A decision to add acrylamide to a European list of Substances of Very High Concern (SVHC) is unlikely to have any impact on the cardboard packaging industry, said one trade body.
On Tuesday, the European Chemicals Agency (ECHA) once again announced the substance would be added to the register of hazardous chemicals. Its initial decision in December 2009 appeared to be in doubt after it inclusion application was temporarily suspended by the General Court of the European Union. However, this judgement was overturned last week – paving the way for its addition to the list.
Under the ECHA proposal, acrylamide has been listed as a category two carcinogen and a category two mutagen. It added that acrylamide is almost exclusively used for the synthesis of polyacrylamides, which are used in various applications, in particular in waste water treatment and paper processing.
But the leading corrugated packaging trade body said the ruling was unlikely to have an impact on its sector.
The European Federation of Corrugated Board Manufacturers (FEFCO) told FoodProductionDaily.com that under the REACH regulations only substances in articles will be taken into consideration if their content by weight is above 0.1 per cent (1,000 ppm).
The ECHA proposal only affects monomere acrylamide – and not polyacrylamide. Citing an example, the FEFCO spokesperson said that the German recommendation for paper and boards as a food contact material allows for polyacrylamide content of up to 0.1 per cent.
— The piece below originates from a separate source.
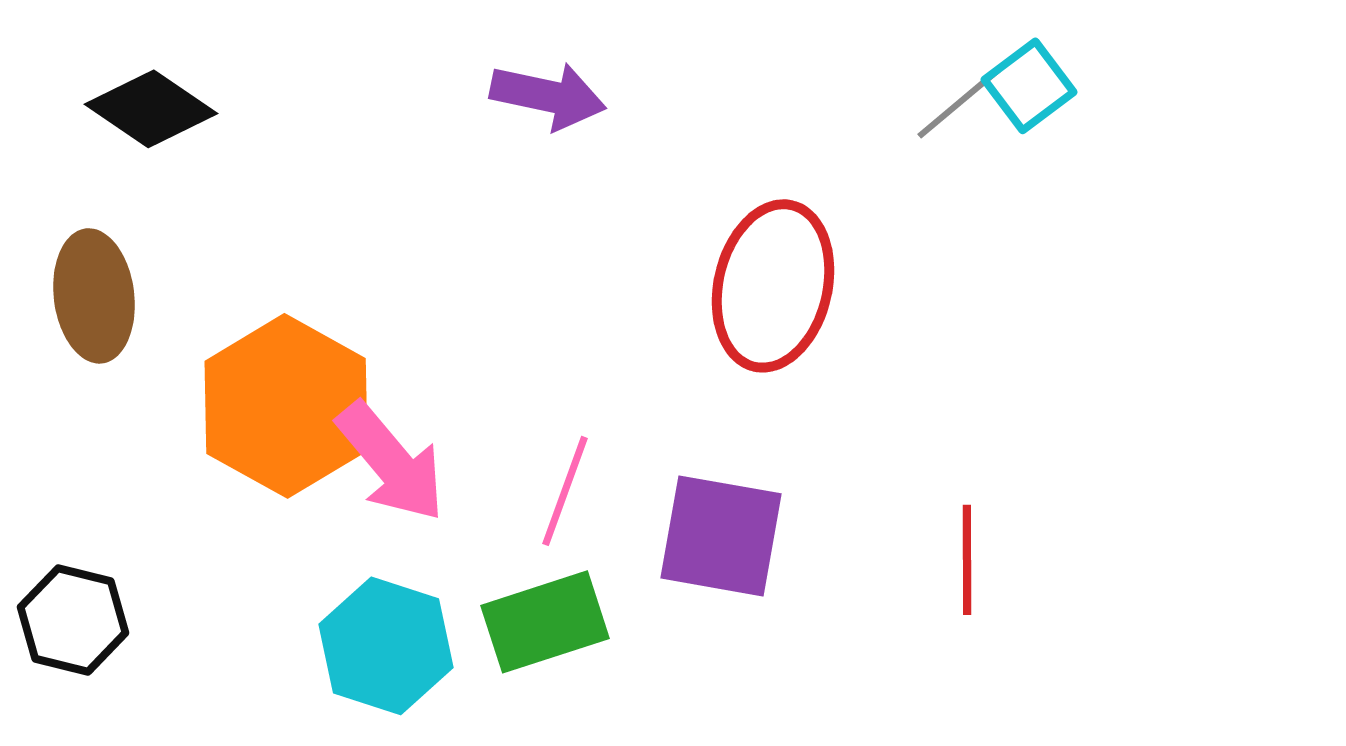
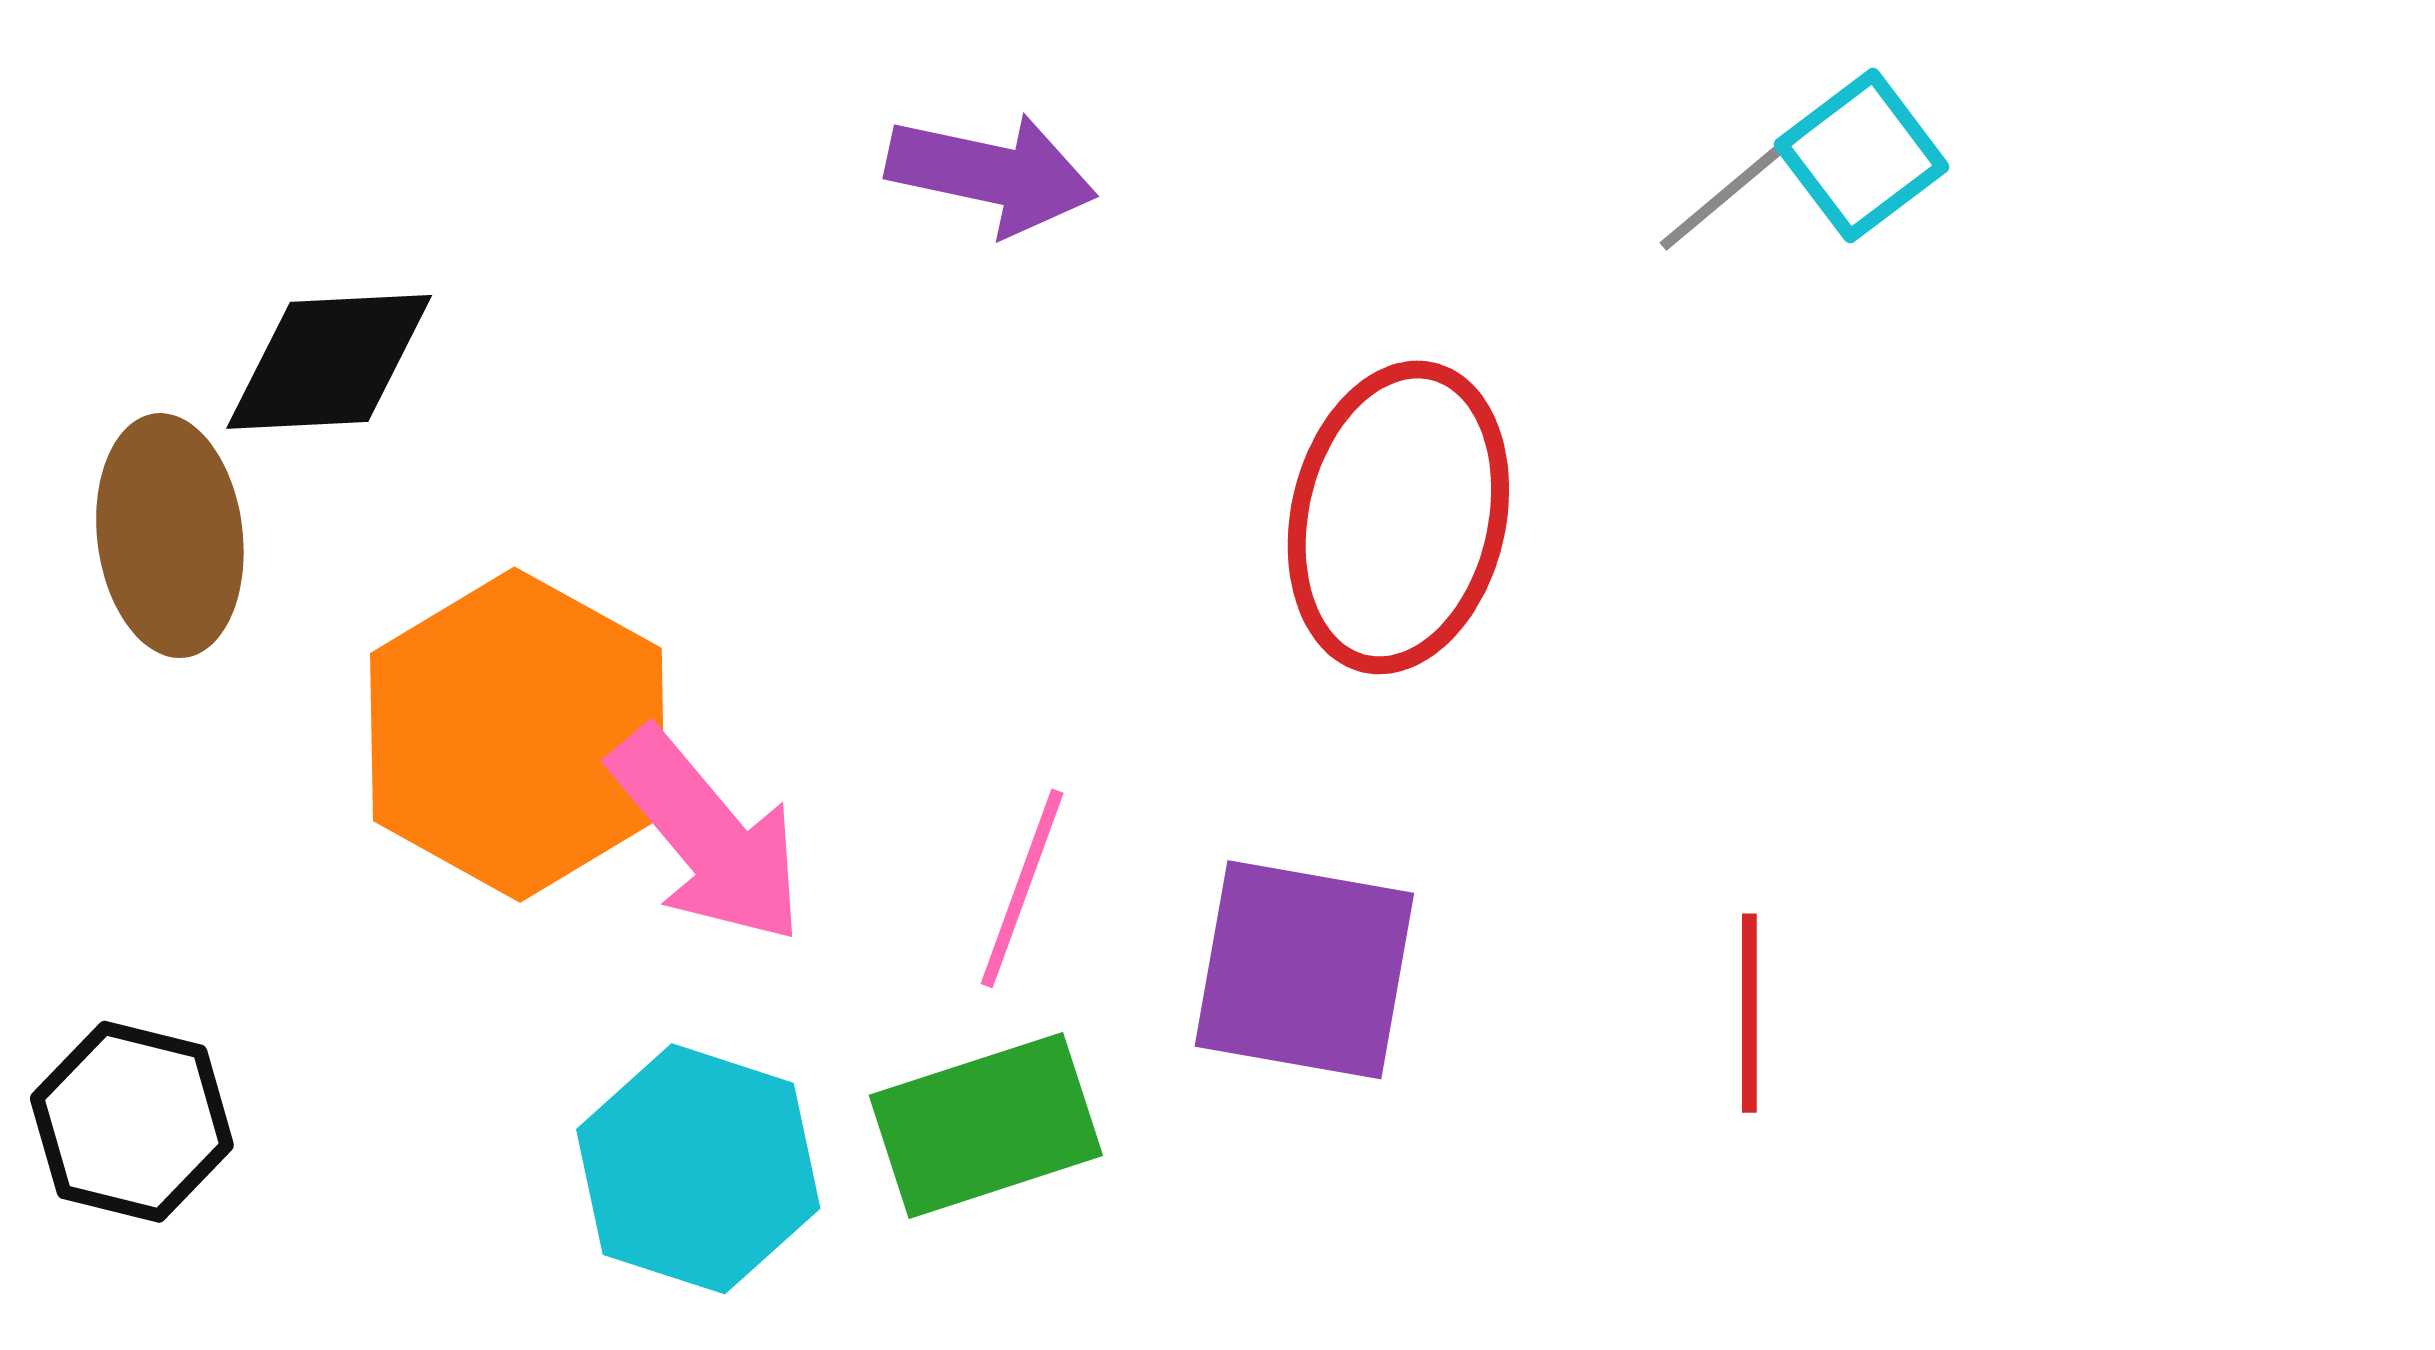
black diamond: (151, 109) -> (329, 362), moved, turned -37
“The used polyacrylamide must not have more than 0.1 per cent monomere acrylamide - it means a maximum of 1 ppm monomere acrylamide in paper or board is allowed,” added the group’s spokesperson.
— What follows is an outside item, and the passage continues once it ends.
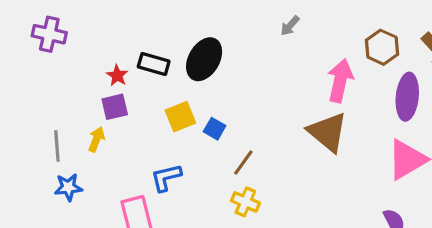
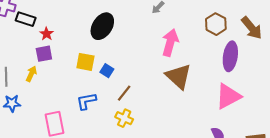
black rectangle: (154, 64) -> (26, 19), moved
pink arrow: (340, 81) -> (170, 43), moved
yellow square: (180, 117) -> (85, 62), turned 30
blue L-shape: (166, 178) -> (86, 101), moved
FEFCO said that in terms of REACH, monomere acrylamide does not exist in corrugated board as it will never exceed 1,000 ppm content level. The body concluded that no action was necessary by the sector.
SVHCs are those seen as presenting hazards that have serious consequences. These include being carcinogenic, or having other harmful properties and remaining in the environment for a long time. Chemicals that gradually build up in animals – bioaccumulative – can also be added to the list which has been compiled as part of the REACH legislation.
One of the aims of regulation is to control the use of such substances via authorisation and encourage industry to substitute these substances for safer ones. The category also includes substances demonstrated to be of equivalent concern, such as endocrine disruptors.